Fridamycin A, a Microbial Natural Product, Stimulates Glucose Uptake without Inducing Adipogenesis

Abstract

Type 2 diabetes is a complex, heterogeneous, and polygenic disease. Currently, available drugs for treating type 2 diabetes predominantly include sulfonylureas, α-glucosidase inhibitors, and biguanides. However, long-term treatment with these therapeutic drugs is often accompanied by undesirable side effects, which have driven interest in the development of more effective and safer antidiabetic agents. To address the urgent need for new chemical solutions, we focused on the analysis of structurally novel and/or biologically new metabolites produced by insect-associated microbes as they have recently been recognized as a rich source of natural products. Comparative LC/MS-based analysis of Actinomadura sp. RB99, isolated from a fungus-growing termite, led to the identification of the type II polyketide synthase-derived fridamycin A. The structure of fridamycin A was confirmed by ¹H NMR data and LC/MS analysis. The natural microbial product, fridamycin A, was examined for its antidiabetic properties in 3T3-L1 adipocytes, which demonstrated that fridamycin A induced glucose uptake in 3T3-L1 cells by activating the AMP-activated protein kinase (AMPK) signaling pathway but did not affect adipocyte differentiation, suggesting that the glucose uptake took place through activation of the AMPK signaling pathway without inducing adipogenesis. Our results suggest that fridamycin A has potential to induce fewer side effects such as weight gain compared to rosiglitazone, a commonly used antidiabetic drug, and that fridamycin A could be a novel potential therapeutic candidate for the management of type 2 diabetes.

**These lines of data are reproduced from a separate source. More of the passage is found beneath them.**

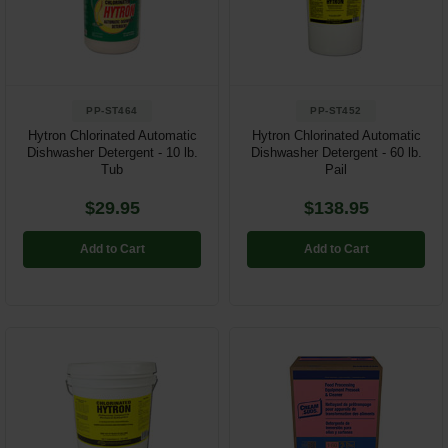
Restroom
Skin Care
PP-ST464
PP-ST452
Parts & Accessories
Hytron Chlorinated Automatic
Hytron Chlorinated Automatic
Dishwasher Detergent - 10 lb.
Dishwasher Detergent - 60 lb.
By Brand
Tub
Pail
Login
$29.95
$138.95
Add to Cart
Add to Cart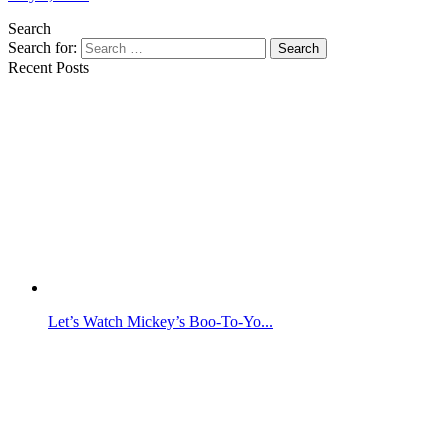
Search
Search for:
Search
Recent Posts
Let’s Watch Mickey’s Boo-To-Yo...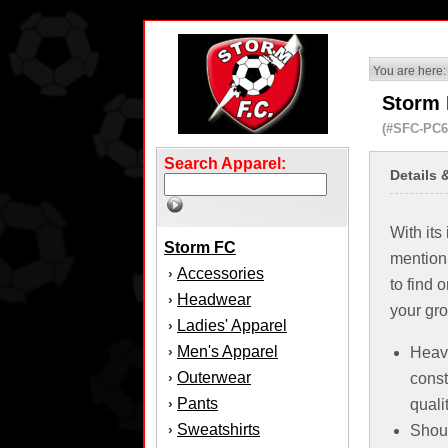
You are here:
Storm 
(#SFC-PC6
Search Apparel:
Details 
With its
Storm FC
mention
Accessories
›
to find 
Headwear
›
your gr
Ladies' Apparel
›
Men's Apparel
›
Heav
Outerwear
›
const
Pants
›
quali
Sweatshirts
›
Shoul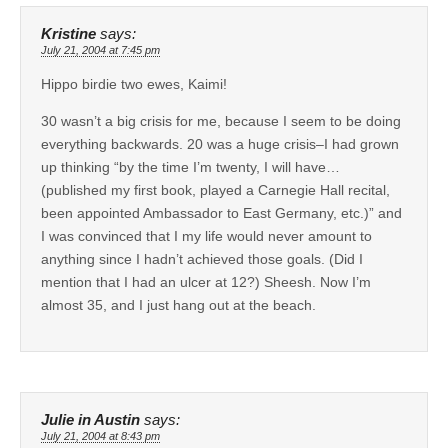
Kristine
says:
July 21, 2004 at 7:45 pm
Hippo birdie two ewes, Kaimi!
30 wasn’t a big crisis for me, because I seem to be doing
everything backwards. 20 was a huge crisis–I had grown
up thinking “by the time I’m twenty, I will have…
(published my first book, played a Carnegie Hall recital,
been appointed Ambassador to East Germany, etc.)” and
I was convinced that I my life would never amount to
anything since I hadn’t achieved those goals. (Did I
mention that I had an ulcer at 12?) Sheesh. Now I’m
almost 35, and I just hang out at the beach.
Julie in Austin
says:
July 21, 2004 at 8:43 pm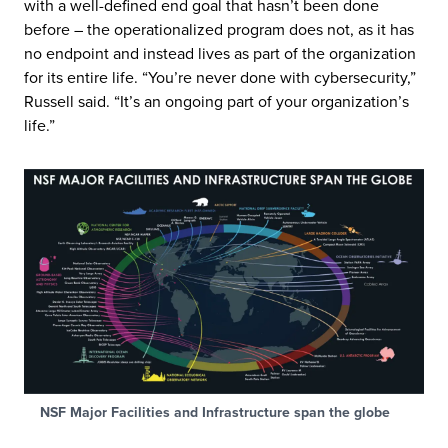
with a well-defined end goal that hasn’t been done
before – the operationalized program does not, as it has
no endpoint and instead lives as part of the organization
for its entire life. “You’re never done with cybersecurity,”
Russell said. “It’s an ongoing part of your organization’s
life.”
NSF Major Facilities and Infrastructure span the globe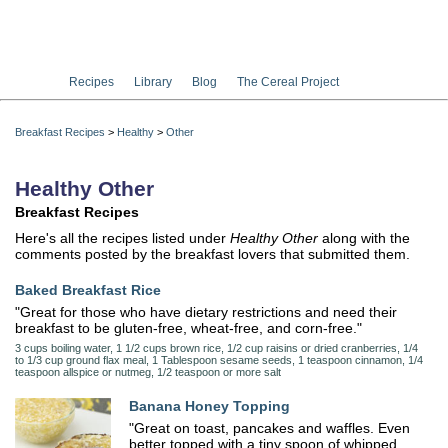
Recipes
Library
Blog
The Cereal Project
Breakfast Recipes
>
Healthy
>
Other
Healthy Other
Breakfast Recipes
Here's all the recipes listed under
Healthy Other
along with the
comments posted by the breakfast lovers that submitted them.
Baked Breakfast Rice
"Great for those who have dietary restrictions and need their
breakfast to be gluten-free, wheat-free, and corn-free."
3 cups boiling water, 1 1/2 cups brown rice, 1/2 cup raisins or dried cranberries, 1/4
to 1/3 cup ground flax meal, 1 Tablespoon sesame seeds, 1 teaspoon cinnamon, 1/4
teaspoon allspice or nutmeg, 1/2 teaspoon or more salt
Banana Honey Topping
"Great on toast, pancakes and waffles. Even
better topped with a tiny spoon of whipped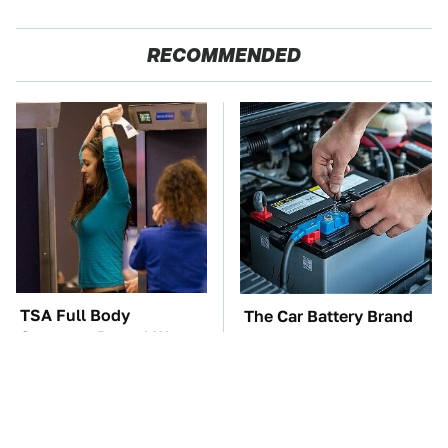
RECOMMENDED
TSA Full Body
The Car Battery Brand
Scanners Reveal Way
We Can't Warn You
More Than You
Enough To Avoid
Thought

Keywords: 3T3-L1 cells; Actinomadura sp. RB99; fridamycin A; glucose uptake; type 2 diabetes.

Figure 1

(A) LC/MS analysis of the EtOAc fraction (detection wavelength was set at 254 nm) and extracted ion chromatogram (EIC) for m/z 485.1 in negative ESI-MS mode. (B) Comparison of UV data of the peak at retention time 30.8 min with our in-house UV library. (C) Negative ion-mode ESI-MS data of the peak and the chemical structure of fridamycin A.

Figure 2

Fridamycin A increased glucose uptake in 3T3-L1 adipocytes. (A) 3T3-L1 adipocytes were incubated with the indicated concentrations of fridamycin A for 48 h and cell viability was determined using an EZ-Cytox assay kit. (B) Mature 3T3-L1 adipocytes were treated with control (Con; 0.05% dimethyl sulfoxide), 10 μM fridamycin A or 2 μM rosiglitazone for 1 h and then incubated with the fluorescent glucose indicator, 2-NBDG, for 30 min. Fluorescence intensity was measured using a fluorescence microplate reader. 3T3-L1 preadipocytes (C) or mature adipocytes (D) were incubated with fridamycin A or rosiglitazone for 3 days and analyzed by Western blot. (E) Quantification of phospho-AMP-activated protein kinase (AMPK) and total-AMPK was performed using ATTO image analysis software. Results are expressed as the mean ± the standard error of the mean (SEM). Data were analyzed using two-tailed unpaired t-tests. *** p < 0.001, ** p < 0.01 compared to the control group.

Figure 3

Fridamycin A did not affect adipocyte differentiation. (A) 3T3-L1 preadipocytes were differentiated in the presence of fridamycin A or rosiglitazone and the extent of differentiation was assessed by Oil Red O staining on day 6 of differentiation. (B) For the quantification of lipid accumulation, the absorbance of Oil Red O dye was measured using a microplate reader. Results are expressed as the mean ± SEM. Data were analyzed using two-tailed unpaired t-tests. * p < 0.05 compared to the control group. Scale bar: 200 μm.